[Saved data entries]
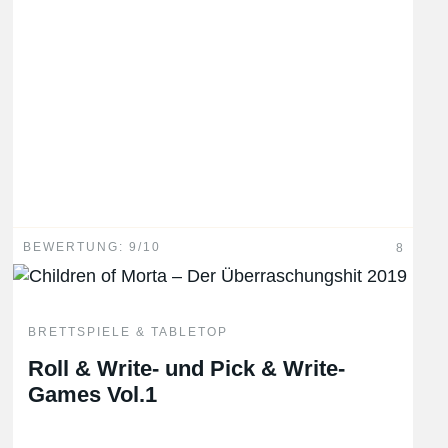
BEWERTUNG: 9/10
8
BRETTSPIELE & TABLETOP
Roll & Write- und Pick & Write-
Games Vol.1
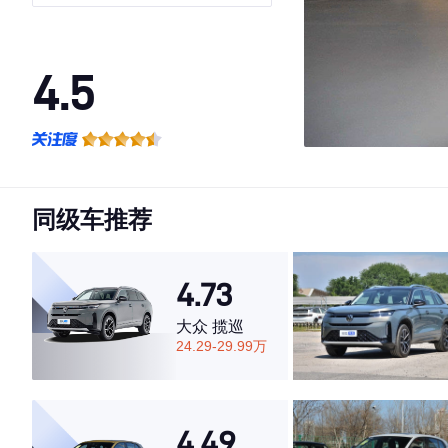
4.5
·外观表现一般，低于57%同级车
·内饰表现一般，低于65%同级车
·空间表现一般，低于91%同级车
同级车推荐
4.73
大众 揽巡
24.29-29.99万
4.49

* _WHAT IS REQUIRED_: Copy every record above exactly as written, but leave out the pictures.

* _TASK ANSWER_:
BEWERTUNG: 9/10
8
BRETTSPIELE & TABLETOP
Roll & Write- und Pick & Write-
Games Vol.1
4.5
·外观表现一般，低于57%同级车
·内饰表现一般，低于65%同级车
·空间表现一般，低于91%同级车
同级车推荐
4.73
大众 揽巡
24.29-29.99万
4.49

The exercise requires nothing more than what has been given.